"""
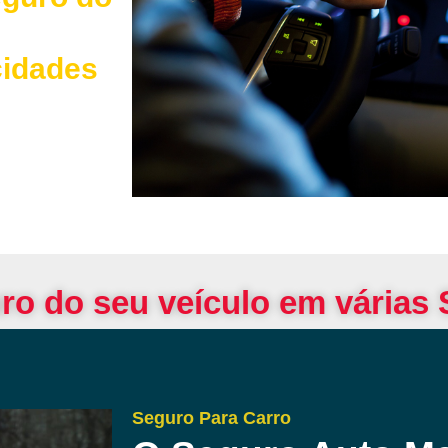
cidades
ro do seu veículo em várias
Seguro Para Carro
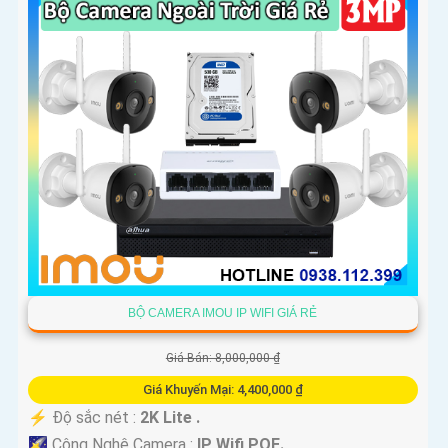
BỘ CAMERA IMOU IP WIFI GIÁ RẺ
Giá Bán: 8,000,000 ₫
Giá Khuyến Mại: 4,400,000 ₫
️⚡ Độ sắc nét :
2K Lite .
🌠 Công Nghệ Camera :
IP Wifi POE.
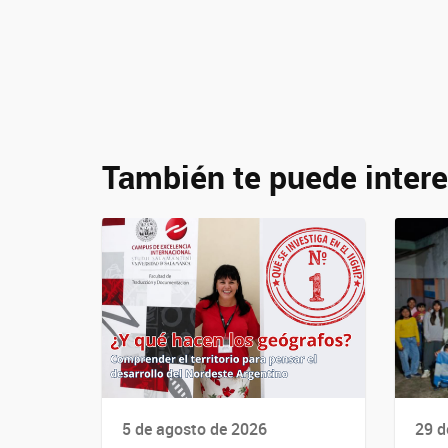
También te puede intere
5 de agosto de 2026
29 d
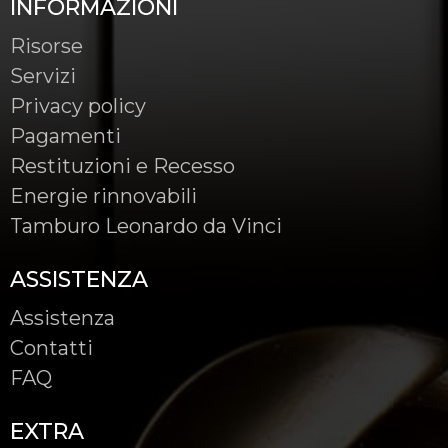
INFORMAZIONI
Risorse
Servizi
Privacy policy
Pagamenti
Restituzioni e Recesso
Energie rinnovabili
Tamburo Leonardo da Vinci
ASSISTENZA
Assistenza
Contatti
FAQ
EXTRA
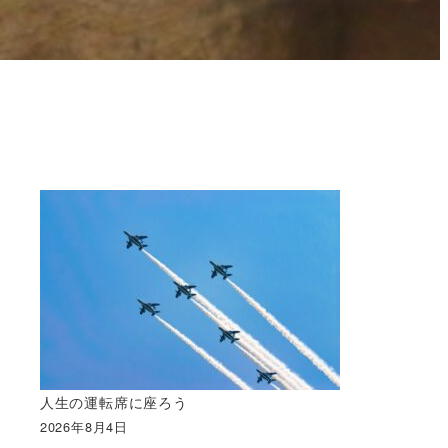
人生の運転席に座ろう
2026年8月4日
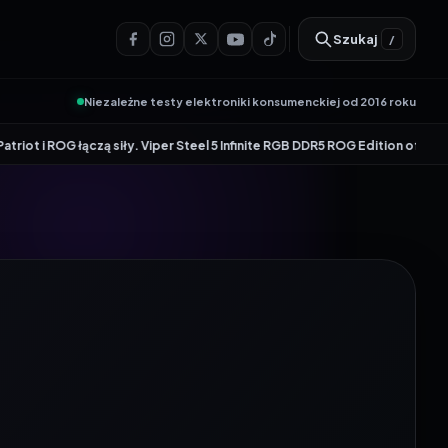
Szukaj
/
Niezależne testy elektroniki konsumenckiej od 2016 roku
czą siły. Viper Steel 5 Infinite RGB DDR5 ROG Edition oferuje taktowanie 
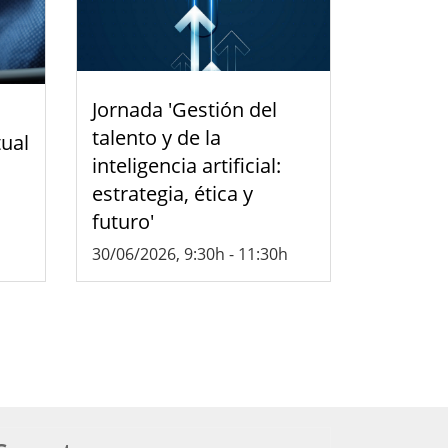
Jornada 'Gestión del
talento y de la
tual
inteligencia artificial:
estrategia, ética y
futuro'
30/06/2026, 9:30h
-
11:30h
"""
"""
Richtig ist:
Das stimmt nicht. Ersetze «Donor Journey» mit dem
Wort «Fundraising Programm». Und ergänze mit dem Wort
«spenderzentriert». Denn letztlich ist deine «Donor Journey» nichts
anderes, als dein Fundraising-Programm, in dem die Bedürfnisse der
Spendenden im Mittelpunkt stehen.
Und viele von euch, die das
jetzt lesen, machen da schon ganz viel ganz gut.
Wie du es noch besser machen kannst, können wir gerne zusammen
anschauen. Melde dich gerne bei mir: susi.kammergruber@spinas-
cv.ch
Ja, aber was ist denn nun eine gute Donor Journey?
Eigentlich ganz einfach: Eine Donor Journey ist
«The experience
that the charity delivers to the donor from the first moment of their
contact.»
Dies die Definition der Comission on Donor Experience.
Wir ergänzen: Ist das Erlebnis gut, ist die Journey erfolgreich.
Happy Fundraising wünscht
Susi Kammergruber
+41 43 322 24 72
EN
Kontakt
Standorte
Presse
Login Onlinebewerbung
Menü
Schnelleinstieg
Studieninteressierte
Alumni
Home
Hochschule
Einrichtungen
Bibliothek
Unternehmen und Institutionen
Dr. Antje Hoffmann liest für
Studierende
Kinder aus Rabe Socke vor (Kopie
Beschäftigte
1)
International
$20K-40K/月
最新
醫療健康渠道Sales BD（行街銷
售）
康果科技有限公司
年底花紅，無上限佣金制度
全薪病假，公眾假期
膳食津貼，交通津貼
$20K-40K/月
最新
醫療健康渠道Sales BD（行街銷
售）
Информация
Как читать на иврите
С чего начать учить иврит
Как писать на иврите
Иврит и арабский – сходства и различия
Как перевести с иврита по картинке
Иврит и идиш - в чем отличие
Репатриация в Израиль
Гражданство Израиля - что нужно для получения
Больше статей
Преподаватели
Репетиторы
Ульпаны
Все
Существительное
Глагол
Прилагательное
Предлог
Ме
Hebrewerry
"""
"""
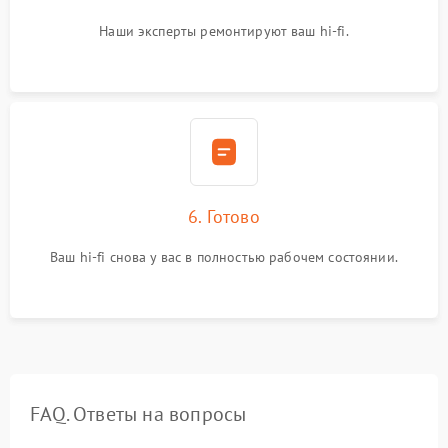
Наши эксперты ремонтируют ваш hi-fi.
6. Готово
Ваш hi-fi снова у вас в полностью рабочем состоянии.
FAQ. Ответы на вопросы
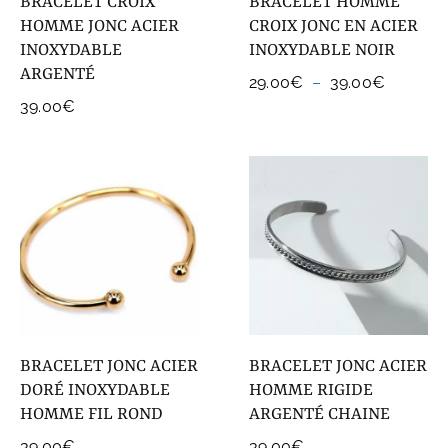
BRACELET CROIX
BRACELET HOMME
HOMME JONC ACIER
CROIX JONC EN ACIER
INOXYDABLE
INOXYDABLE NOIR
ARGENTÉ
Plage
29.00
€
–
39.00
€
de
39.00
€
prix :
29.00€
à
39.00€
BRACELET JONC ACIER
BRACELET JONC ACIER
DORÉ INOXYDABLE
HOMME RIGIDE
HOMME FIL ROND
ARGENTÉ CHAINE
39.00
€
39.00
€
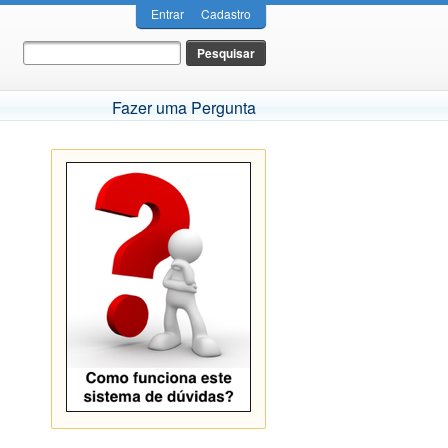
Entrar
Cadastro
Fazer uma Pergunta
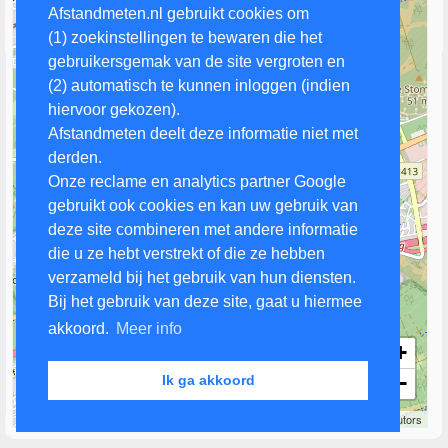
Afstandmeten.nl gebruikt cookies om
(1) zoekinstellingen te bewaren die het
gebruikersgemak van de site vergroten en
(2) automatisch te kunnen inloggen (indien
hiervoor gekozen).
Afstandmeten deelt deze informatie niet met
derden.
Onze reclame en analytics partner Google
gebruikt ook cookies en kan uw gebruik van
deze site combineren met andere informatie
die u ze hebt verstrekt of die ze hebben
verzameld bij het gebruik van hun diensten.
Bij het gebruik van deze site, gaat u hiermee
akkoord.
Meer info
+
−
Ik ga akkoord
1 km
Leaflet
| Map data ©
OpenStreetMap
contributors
"""
### WHAT THE TASK REQUIRES
Your answer should be the lines of the listing above between the line holding "Afstandmeten deelt deze informatie niet met" and the line holding "contributors", inclusive, restated word for word and alone.

### ANSWER
Afstandmeten deelt deze informatie niet met
derden.
Onze reclame en analytics partner Google
gebruikt ook cookies en kan uw gebruik van
deze site combineren met andere informatie
die u ze hebt verstrekt of die ze hebben
verzameld bij het gebruik van hun diensten.
Bij het gebruik van deze site, gaat u hiermee
akkoord.
Meer info
+
−
Ik ga akkoord
1 km
Leaflet
| Map data ©
OpenStreetMap
contributors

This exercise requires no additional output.